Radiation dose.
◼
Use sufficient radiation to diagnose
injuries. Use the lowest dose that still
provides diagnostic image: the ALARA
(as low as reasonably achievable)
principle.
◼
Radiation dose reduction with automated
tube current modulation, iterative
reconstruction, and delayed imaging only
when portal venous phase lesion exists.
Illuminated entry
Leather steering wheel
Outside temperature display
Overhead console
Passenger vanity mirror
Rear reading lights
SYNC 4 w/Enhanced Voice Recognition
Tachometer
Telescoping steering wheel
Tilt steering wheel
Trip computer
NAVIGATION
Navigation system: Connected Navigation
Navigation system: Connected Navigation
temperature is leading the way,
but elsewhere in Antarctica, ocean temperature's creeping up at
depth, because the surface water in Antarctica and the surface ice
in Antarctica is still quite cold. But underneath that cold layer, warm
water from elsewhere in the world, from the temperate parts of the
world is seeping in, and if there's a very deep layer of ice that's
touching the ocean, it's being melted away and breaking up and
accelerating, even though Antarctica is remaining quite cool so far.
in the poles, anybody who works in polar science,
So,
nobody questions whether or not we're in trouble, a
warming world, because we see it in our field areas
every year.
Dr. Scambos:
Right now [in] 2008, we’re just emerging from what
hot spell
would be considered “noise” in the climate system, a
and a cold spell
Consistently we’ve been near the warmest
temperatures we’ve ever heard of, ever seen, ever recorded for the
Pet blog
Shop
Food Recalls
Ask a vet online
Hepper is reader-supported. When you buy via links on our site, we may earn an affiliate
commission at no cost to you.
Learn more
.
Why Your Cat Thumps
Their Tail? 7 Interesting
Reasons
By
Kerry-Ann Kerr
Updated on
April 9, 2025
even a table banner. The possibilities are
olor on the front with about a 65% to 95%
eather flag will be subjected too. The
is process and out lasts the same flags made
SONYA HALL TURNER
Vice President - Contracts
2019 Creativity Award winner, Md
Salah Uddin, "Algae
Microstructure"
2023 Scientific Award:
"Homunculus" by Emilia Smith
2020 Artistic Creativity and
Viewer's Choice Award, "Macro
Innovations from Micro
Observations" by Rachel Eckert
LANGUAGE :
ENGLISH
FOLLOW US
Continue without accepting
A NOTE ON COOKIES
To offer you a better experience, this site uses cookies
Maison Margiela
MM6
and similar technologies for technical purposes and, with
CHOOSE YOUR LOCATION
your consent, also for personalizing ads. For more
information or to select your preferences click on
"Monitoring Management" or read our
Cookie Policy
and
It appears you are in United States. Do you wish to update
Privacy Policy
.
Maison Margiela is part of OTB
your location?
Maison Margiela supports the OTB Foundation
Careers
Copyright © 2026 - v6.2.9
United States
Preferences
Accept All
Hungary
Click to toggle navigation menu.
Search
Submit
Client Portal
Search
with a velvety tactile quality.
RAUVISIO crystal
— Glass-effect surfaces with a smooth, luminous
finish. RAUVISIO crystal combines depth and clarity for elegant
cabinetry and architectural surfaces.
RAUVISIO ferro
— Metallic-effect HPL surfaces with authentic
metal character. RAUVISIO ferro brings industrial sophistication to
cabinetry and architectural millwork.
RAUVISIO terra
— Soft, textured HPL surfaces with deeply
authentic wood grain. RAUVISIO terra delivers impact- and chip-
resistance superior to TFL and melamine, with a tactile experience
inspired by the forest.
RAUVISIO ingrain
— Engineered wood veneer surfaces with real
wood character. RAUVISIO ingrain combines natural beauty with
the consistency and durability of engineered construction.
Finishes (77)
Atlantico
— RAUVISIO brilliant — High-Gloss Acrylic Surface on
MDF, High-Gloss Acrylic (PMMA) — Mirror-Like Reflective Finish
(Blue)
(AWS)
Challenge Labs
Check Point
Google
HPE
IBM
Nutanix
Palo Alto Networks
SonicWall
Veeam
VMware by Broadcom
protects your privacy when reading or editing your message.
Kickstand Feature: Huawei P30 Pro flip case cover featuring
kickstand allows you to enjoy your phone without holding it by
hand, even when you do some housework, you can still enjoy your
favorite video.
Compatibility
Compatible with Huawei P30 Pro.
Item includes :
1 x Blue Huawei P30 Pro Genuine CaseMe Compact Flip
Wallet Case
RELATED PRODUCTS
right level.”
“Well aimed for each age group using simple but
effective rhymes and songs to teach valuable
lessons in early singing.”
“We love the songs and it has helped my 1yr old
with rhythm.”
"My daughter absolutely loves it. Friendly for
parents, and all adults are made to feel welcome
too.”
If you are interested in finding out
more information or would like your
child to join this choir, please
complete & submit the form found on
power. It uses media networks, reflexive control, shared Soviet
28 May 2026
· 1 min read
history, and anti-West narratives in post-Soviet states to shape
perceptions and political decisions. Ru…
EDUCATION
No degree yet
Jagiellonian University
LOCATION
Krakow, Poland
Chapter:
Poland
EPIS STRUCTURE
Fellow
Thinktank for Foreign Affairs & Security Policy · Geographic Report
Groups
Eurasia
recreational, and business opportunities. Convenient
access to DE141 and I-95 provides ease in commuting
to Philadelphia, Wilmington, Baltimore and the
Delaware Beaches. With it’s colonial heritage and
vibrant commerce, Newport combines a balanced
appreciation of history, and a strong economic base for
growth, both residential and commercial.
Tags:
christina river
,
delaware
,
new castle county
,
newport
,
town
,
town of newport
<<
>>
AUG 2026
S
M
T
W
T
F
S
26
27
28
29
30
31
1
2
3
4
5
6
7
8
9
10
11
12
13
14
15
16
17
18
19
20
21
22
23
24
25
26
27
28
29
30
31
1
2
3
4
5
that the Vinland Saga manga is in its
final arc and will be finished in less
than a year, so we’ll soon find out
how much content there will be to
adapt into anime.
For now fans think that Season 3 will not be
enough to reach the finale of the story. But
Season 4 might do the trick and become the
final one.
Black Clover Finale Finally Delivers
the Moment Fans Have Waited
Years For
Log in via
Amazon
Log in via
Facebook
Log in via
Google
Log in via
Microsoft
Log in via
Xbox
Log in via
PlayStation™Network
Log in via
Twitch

----------------

- [PROBLEM DETAILS]
Your answer should be the lines of the listing above between the line holding "is process and out lasts the same flags made" and the line holding "cabinetry and architectural millwork.", inclusive, restated word for word and alone.

- [RESPONSE TO THE EXERCISE]
is process and out lasts the same flags made
SONYA HALL TURNER
Vice President - Contracts
2019 Creativity Award winner, Md
Salah Uddin, "Algae
Microstructure"
2023 Scientific Award:
"Homunculus" by Emilia Smith
2020 Artistic Creativity and
Viewer's Choice Award, "Macro
Innovations from Micro
Observations" by Rachel Eckert
LANGUAGE :
ENGLISH
FOLLOW US
Continue without accepting
A NOTE ON COOKIES
To offer you a better experience, this site uses cookies
Maison Margiela
MM6
and similar technologies for technical purposes and, with
CHOOSE YOUR LOCATION
your consent, also for personalizing ads. For more
information or to select your preferences click on
"Monitoring Management" or read our
Cookie Policy
and
It appears you are in United States. Do you wish to update
Privacy Policy
.
Maison Margiela is part of OTB
your location?
Maison Margiela supports the OTB Foundation
Careers
Copyright © 2026 - v6.2.9
United States
Preferences
Accept All
Hungary
Click to toggle navigation menu.
Search
Submit
Client Portal
Search
with a velvety tactile quality.
RAUVISIO crystal
— Glass-effect surfaces with a smooth, luminous
finish. RAUVISIO crystal combines depth and clarity for elegant
cabinetry and architectural surfaces.
RAUVISIO ferro
— Metallic-effect HPL surfaces with authentic
metal character. RAUVISIO ferro brings industrial sophistication to
cabinetry and architectural millwork.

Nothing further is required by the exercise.